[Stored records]
Content starts
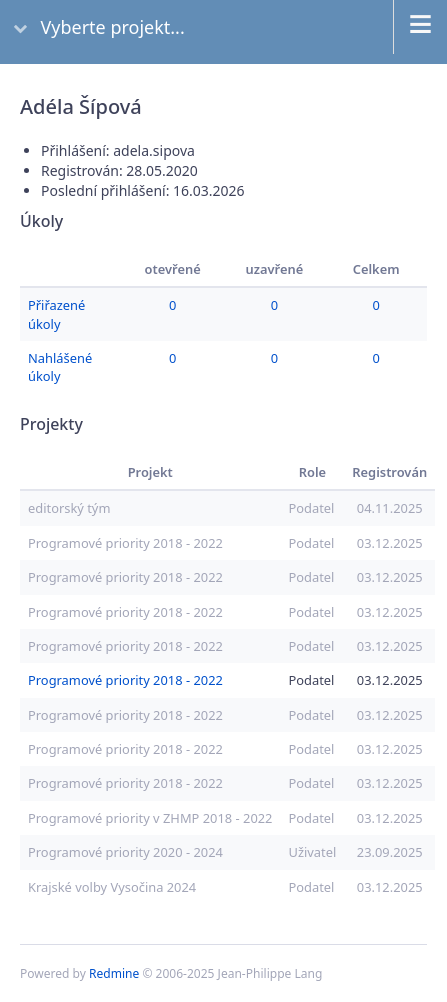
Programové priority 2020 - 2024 (125, 852)
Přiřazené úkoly (56, 314)
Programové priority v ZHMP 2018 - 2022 (150, 818)
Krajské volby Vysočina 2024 (112, 887)
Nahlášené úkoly (60, 367)
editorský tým (69, 508)
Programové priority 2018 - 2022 (125, 543)
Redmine (114, 973)
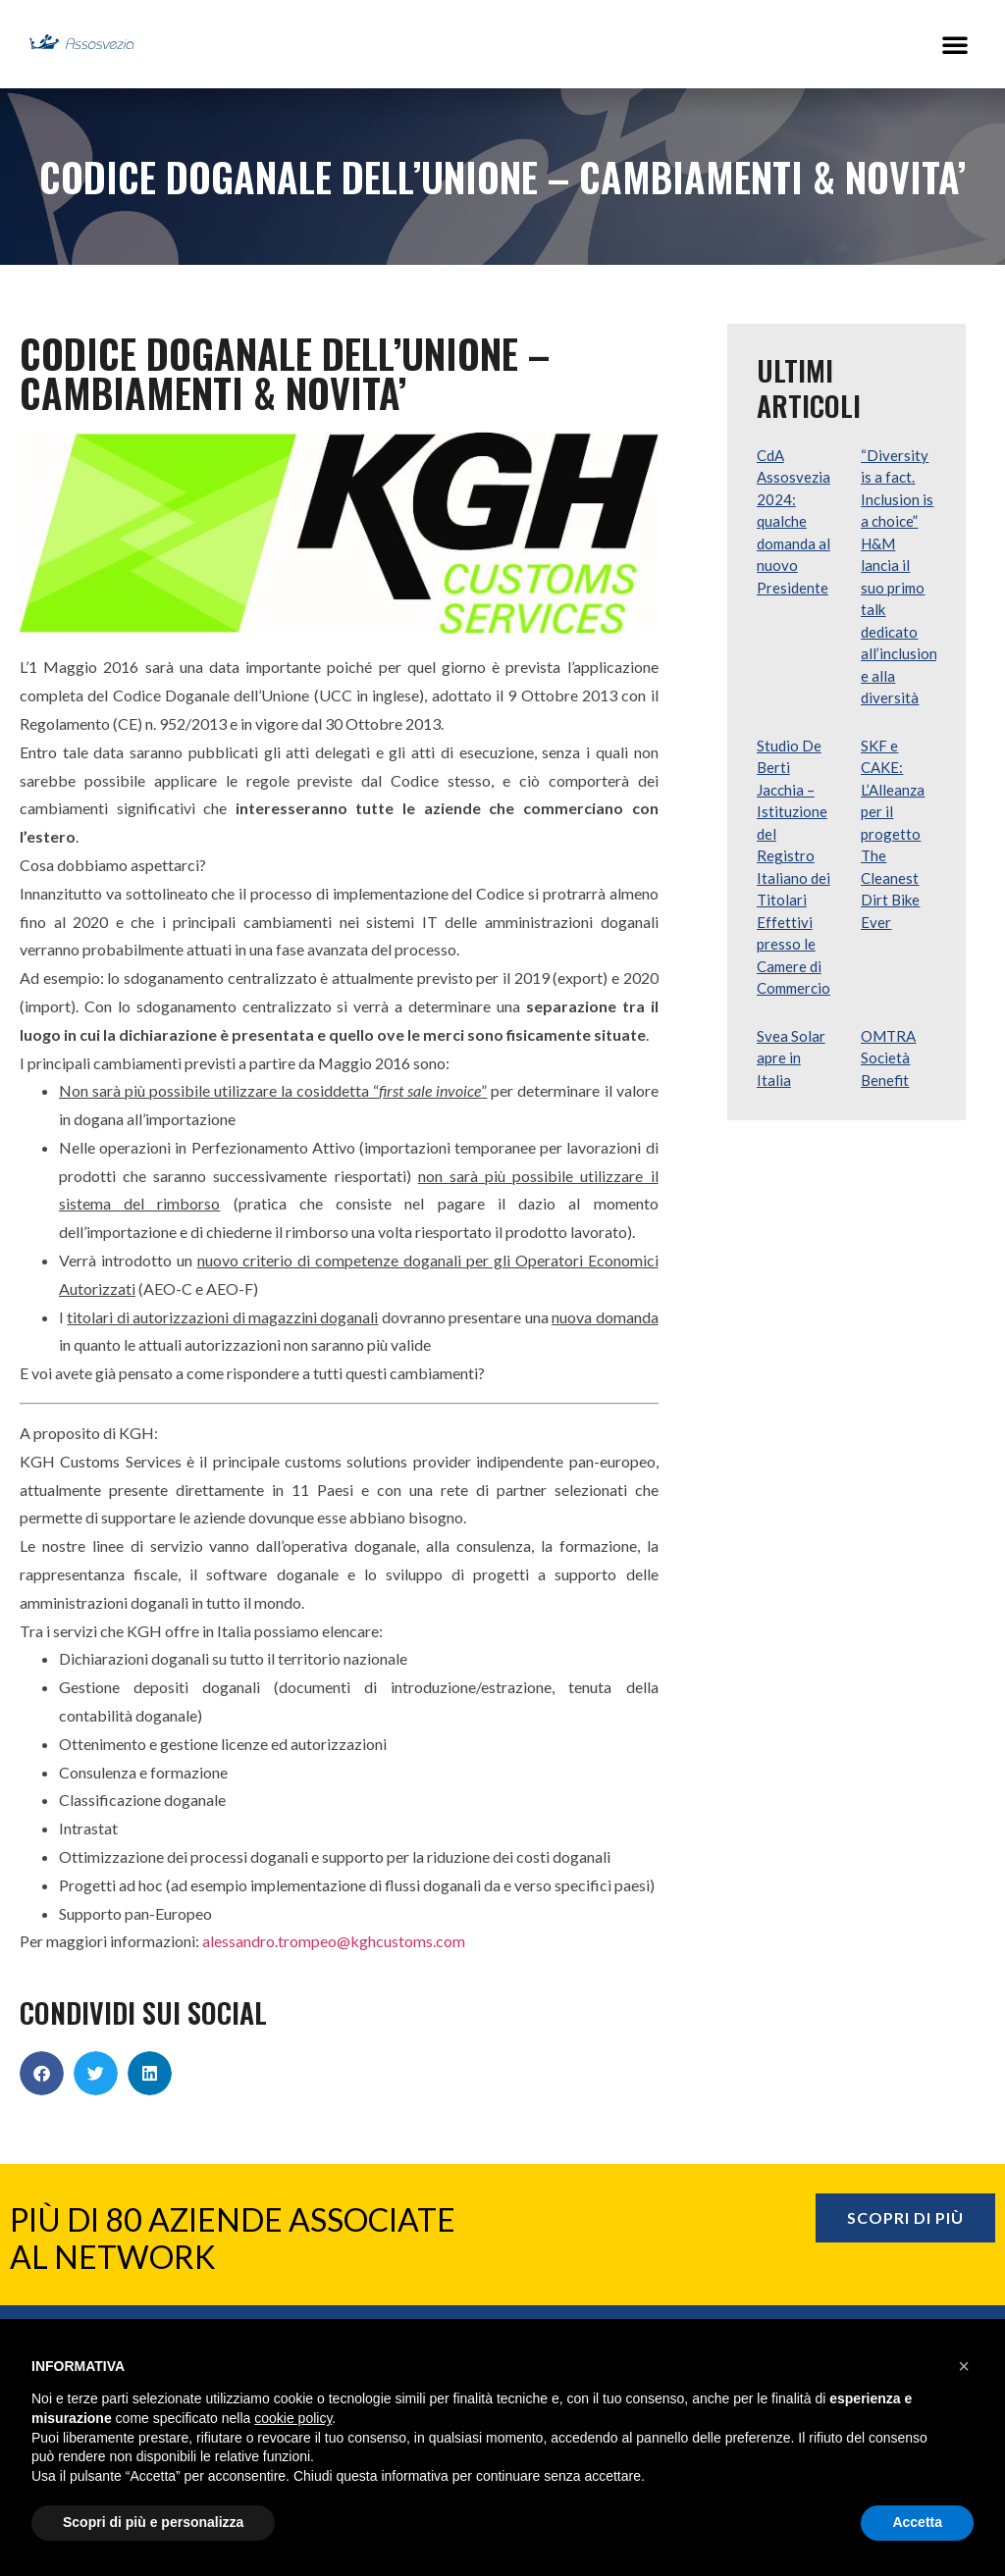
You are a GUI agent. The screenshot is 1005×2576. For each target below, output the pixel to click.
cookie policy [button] (293, 2418)
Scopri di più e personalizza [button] (153, 2522)
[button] (955, 44)
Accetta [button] (917, 2522)
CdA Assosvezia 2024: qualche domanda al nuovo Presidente (793, 521)
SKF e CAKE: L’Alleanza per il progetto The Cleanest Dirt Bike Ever (893, 834)
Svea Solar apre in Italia (791, 1058)
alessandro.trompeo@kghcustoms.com (333, 1941)
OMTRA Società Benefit (888, 1058)
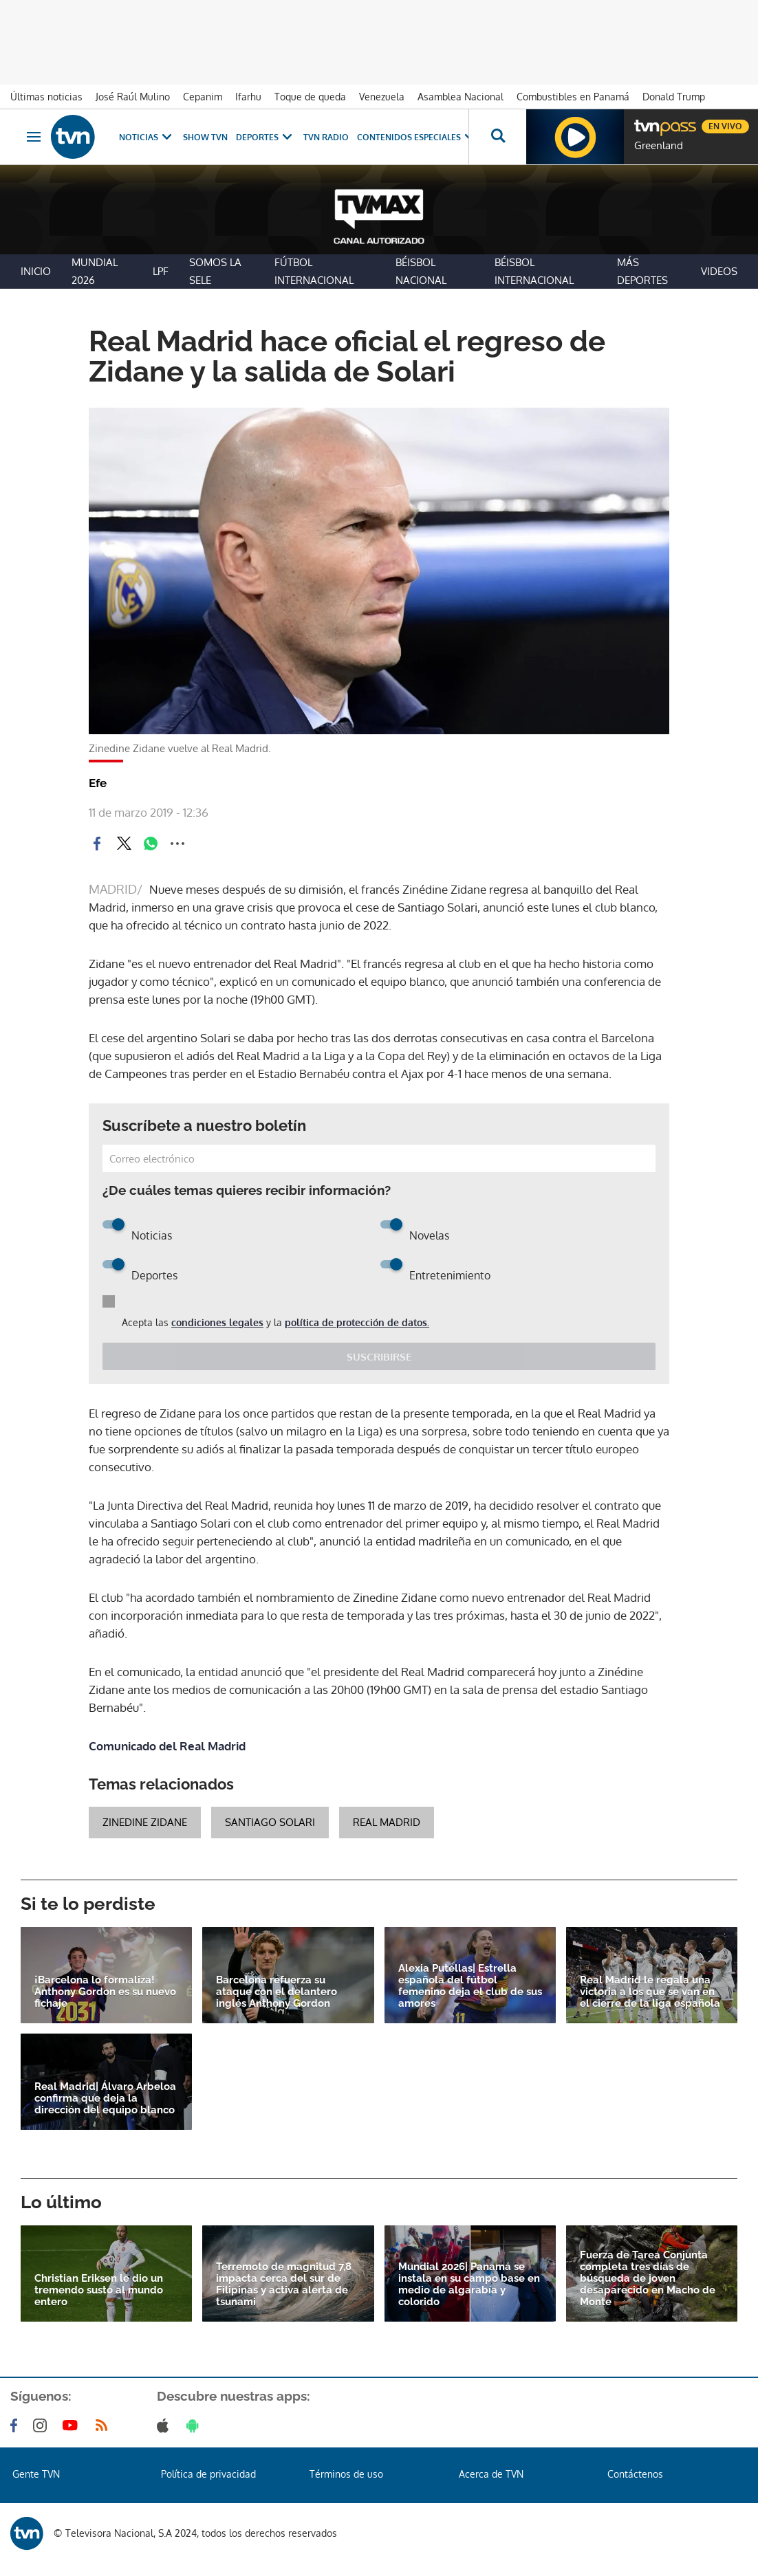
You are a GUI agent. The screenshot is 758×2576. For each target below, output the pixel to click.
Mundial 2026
Content ends
Description of the task: What you return should be the entries from above, unchanged and without their images.

Written answer:
Programové priority 2020 - 2024 (125, 852)
Přiřazené úkoly (56, 314)
Programové priority v ZHMP 2018 - 2022 (150, 818)
Krajské volby Vysočina 2024 (112, 887)
Nahlášené úkoly (60, 367)
editorský tým (69, 508)
Programové priority 2018 - 2022 (125, 543)
Redmine (114, 973)
You are a GUI agent. The screenshot is 1005×2576. For each target below, output the pixel to click.
cookie policy [button] (293, 2418)
Scopri di più e personalizza [button] (153, 2522)
[button] (955, 44)
Accetta [button] (917, 2522)
CdA Assosvezia 2024: qualche domanda al nuovo Presidente (793, 521)
SKF e CAKE: L’Alleanza per il progetto The Cleanest Dirt Bike Ever (893, 834)
Svea Solar apre in Italia (791, 1058)
alessandro.trompeo@kghcustoms.com (333, 1941)
OMTRA Società Benefit (888, 1058)
You are a GUI agent. The screenshot is 758×2576. For each target below, output the pixel to click.
Mundial 2026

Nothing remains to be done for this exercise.